The Infamous Interview Question Kth Largest

The question is simple: how do you find the kth largest element in an unsorted array? They love asking it, and you sure as hell should know it. Here I’ll just list the possible solutions:

Just sort it, easy peasy O(n*log(n)).
Min heap, O(k+(n-k)*log(k)).
Max heap, O(n+k*log(n)).
Some gimmick quick sort, O(n^2) worst, O(n) average.

For min heap:

build a min heap using k elements.
for the rest elements:
- if it’s smaller than heap.min ignore it
- otherwise pop the heap and put the new one in.
in the end heap.min is the kth largest.

For max heap:

build a max heap using all n elements.
pop k elements and the last pop is the kth largest.

Here are some questions you should be able to answer with ease:

Q: What about an almost sorted array?

A: use insertion sort.
Q: What’s the difference of min heap and max heap.

A: use min heap if you have a data stream.
Q: How do we guarantee that we always get the average time using quick sort.

A: shuffle the array first.

Now since this problem is so simple, interviewer often wants you to implement the binary heap, it is crucial that you know how to construct the heap in O(n) time.
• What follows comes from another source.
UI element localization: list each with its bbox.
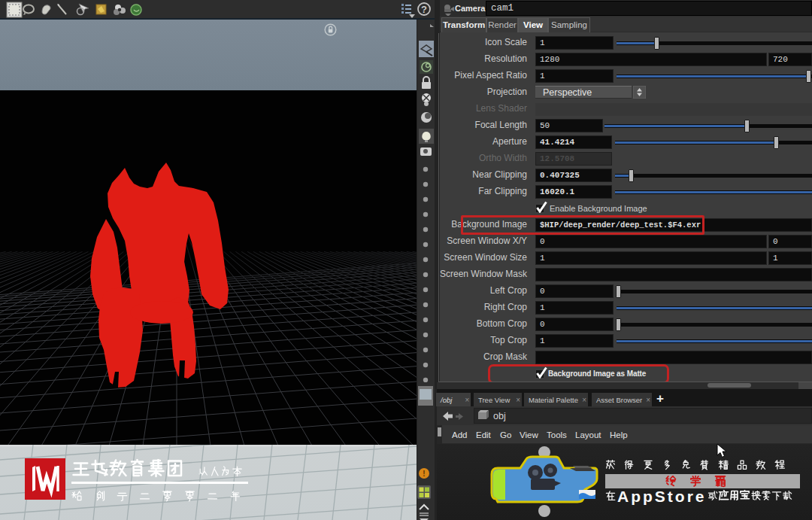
svg-text:!: ! (423, 470, 425, 478)
svg-text:?: ? (421, 4, 427, 15)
Since ruby doesn’t have build-in heap, it’s good practice to write one yourself, (watch this):

class MinHeap
  def initialize(arr=[])
    @arr = [nil]
    @arr = @arr.concat(arr)
    (arr.size/2).downto(1).each { |i| sink(i) }
  end

  def insert(x)
    @arr << x
    swim(size)
  end

  def pop
    x = @arr[1]
    @arr[1] = @arr[-1]
    @arr.pop
    sink(1)
    x
  end

  def size
    @arr.size - 1
  end

  def min
    @arr[1]
  end

  private

  def swim(i)
    while i > 1 && @arr[i/2] > @arr[i]
      swap(i, i/2)
      i = i/2
    end
  end

  def sink(i)
    while i*2 <= size
      j = i*2
      j += 1 if j < size && @arr[j+1] < @arr[j]
      break if @arr[j] > @arr[i]
      swap(i, j)
      i = j
    end
  end

  def swap(i, j)
    @arr[i], @arr[j] = @arr[j], @arr[i]
  end
end

Then to solve the kth largest using MinHeap:

def kth_largest(arr, k)
  h = MinHeap.new(arr[0..(k-1)])
  arr[k..].each do |x|
    if x > h.min
      h.pop
      h.insert(x)
    end
  end
  h.min
end

Max heap is basically the same, I’ll leave it to you.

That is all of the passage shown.